On selection bias and sample calibration
When using data from a sample of a population of interest to make inferences about that population, it’s important to be aware of the sampling process, i.e. how observed units in the sample were chosen.
The goals of this post are:
- To briefly introduce probability sampling;
- To talk about systematic selection biases and how we can reason about it;
- To expose the risk of being misled by selection bias when conclusions are driven by common statistical tools;
- Finally, to demonstrate what you can do about them and help you to understand the assumptions and consequent limitations of such tools.
This post is for anyone who is interested on these issues and has a basic understanding of probability and statistics.
I’ll discuss these topics in a simple yet realistic setup. I’ll take advantage of the simplicity to make a deeper analysis that’s hopefully useful in understanding the technique as applied in the wild.
The problem
We are interested in a finite population, or universe, \(U = \{1,2,\ldots,N\}\) of \(N\) elements, or units, and only a sample \(S \subset U\) of \(n\) elements taken from \(U\) is available. We want to use \(S\) to provide a guess, or estimate, for the populational quantity, or parameter,
\[\begin{equation} P(C) = \frac{N(C)}{N}, \end{equation}\]the proportion of elements of \(U\) that belong to a set \(C \subset U\). We write \(N(X)\) and \(n(X)\) for the number of elements of \(X\) in \(U\) and \(S\), respectively. You can also think of \(P(C)\) as the probability of sampling a random element from \(U\) and then finding out that it belongs to \(C\). These two interpretations (the “share of something” in the population and the “probability of something” being sampled) can be invoked interchangeably througout the text whenever you see \(P(\text{something})\). Also, recall the definition of conditional distributions:
\[P(X \mid Y) = \frac{P(X \cap Y)}{P(Y)},\]where \(X\) and \(Y \neq \emptyset\) are subsets of \(U\).
The population in one figure
That situation can be visualized below, where the whole rectangle is \(U\) and we also add that it can be partitioned into two disjoint sets \(A\) and \(B = A^c\) (just the complement of \(A\) in \(U\)), which are going to be useful in a minute.

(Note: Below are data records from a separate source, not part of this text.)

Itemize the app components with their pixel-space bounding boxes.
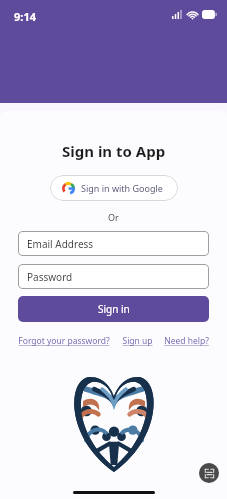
other: App logo (67, 371, 161, 472)
staticText: Sign up (122, 335, 153, 347)
button[interactable]: Forgot your password? (18, 335, 110, 347)
staticText: Sign in to App (62, 141, 166, 161)
staticText: 9:14 (14, 9, 36, 24)
staticText: Or (108, 211, 119, 223)
button[interactable]: Sign in with Google (50, 175, 178, 201)
staticText: Email Address (27, 237, 94, 251)
button[interactable]: Sign in (18, 296, 209, 322)
staticText: Sign in (98, 302, 130, 316)
button[interactable]: Email Address (18, 231, 209, 256)
button[interactable]: Sign up (122, 335, 153, 347)
staticText: Need help? (164, 335, 209, 347)
button[interactable]: Need help? (164, 335, 209, 347)
button[interactable]: Password (18, 264, 209, 289)
staticText: Forgot your password? (18, 335, 110, 347)
button[interactable]: Scan (199, 463, 219, 483)
staticText: Sign in with Google (81, 182, 163, 194)
staticText: Password (27, 270, 73, 284)
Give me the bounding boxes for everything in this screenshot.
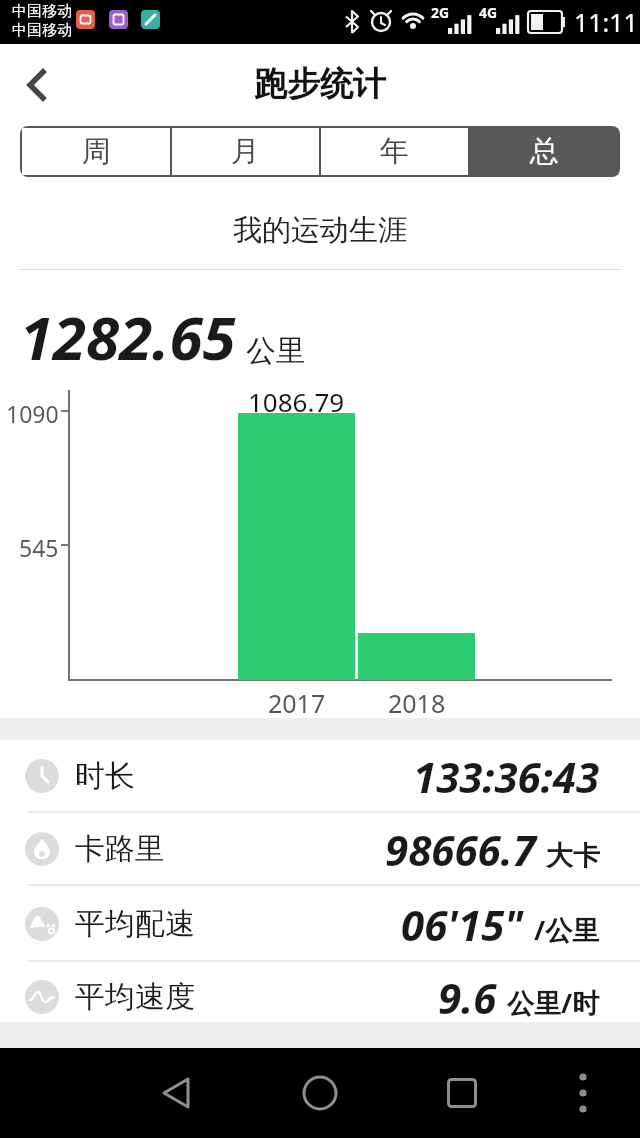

You can think of \(A\) as being any other characteristic of the elements of \(U\) that may be important to understand those which belong to \(C\). Both \(A\) and \(C\) could be some thresholding on age, years of education or gender in case we are talking about humans.

Probability sampling
We say that \(S\) is a probability sample if it was obtained by a controlled (i.e. known) randomization procedure that attaches to each element \(i \in U\) an inclusion probability \(\pi_i\) of it being chosen to be part of \(S\).
For a set \(X \subset U\), we define the binary variable \(X_i\) as being 1 when \(i \in X\) and 0 otherwise.
Note that \(C_i\) is just a constant that can be perfectly known as long as we have access to the unit \(i\). On the other hand, we only get to know the \(S_i\) values once we get \(S\), and repeating the same randomized sampling process may yield different values for the same \(i\). If the sampling procedure itself is known, then what we know a priori is the inclusion probability \(P(S_i = 1) = 1 - P(S_i = 0) = \pi_i\). That is, prior to sampling, \(S_i\) is a Bernoulli random variable.
Now we may write
\[P(C) = \frac{N(C)}{N} = \frac{1}{N} \sum_{i \in U} C_i.\]Let’s try to employ the sample analogue of the above equation to estimate \(P(C)\) from \(S\) (just because it is pretty intuitive):
\[\widehat{P(C)} = \frac{1}{n} \sum_{i \in S} C_i.\]Note that \(\widehat{P(C)}\) is a random variable because it depends on \(S\), which prior to sampling we do not know. Let’s make the dependence on the random process explicit in terms of the \(S_i\) variables (note the change from \(S\) to \(U\) in the second summation):
\[\widehat{P(C)} = \frac{1}{n} \sum_{i \in S} C_i = \frac{1}{n} \sum_{i \in U} C_i \cdot S_i.\]Is this an accurate estimator of \(P(C)\)? Since the \(C_i\)s are constants, it’s easy to compute the expectation of this random variable:
\[\begin{align} \mathrm{E} \left\{ \widehat{P(C)} \right\} &= \mathrm{E} \left\{ \frac{1}{n} \sum_{i \in U} C_i \cdot S_i \right\} \\ &= \frac{1}{n} \sum_{i \in U} C_i \cdot \mathrm{E} \left\{ S_i \right\} \\ &= \frac{1}{n} \sum_{i \in U} C_i \cdot \pi_i. \end{align}\]When all units \(i\) are equally likely to be sampled, we have that \(\pi_i = n/N\) for all \(i\). In this case, \(S\) is called a simple random sample (SRS) and the equation collapses into
\[\begin{align} \mathrm{E} \left\{ \widehat{P(C)} \right\} = \frac{1}{N} \sum_{i \in U} C_i = P(C). \end{align}\]That is, under a SRS, the sample proportion of cases in \(C\) is a nice guess of its populational counterpart. When an equation like this holds true, we say that the estimator is centered for the parameter.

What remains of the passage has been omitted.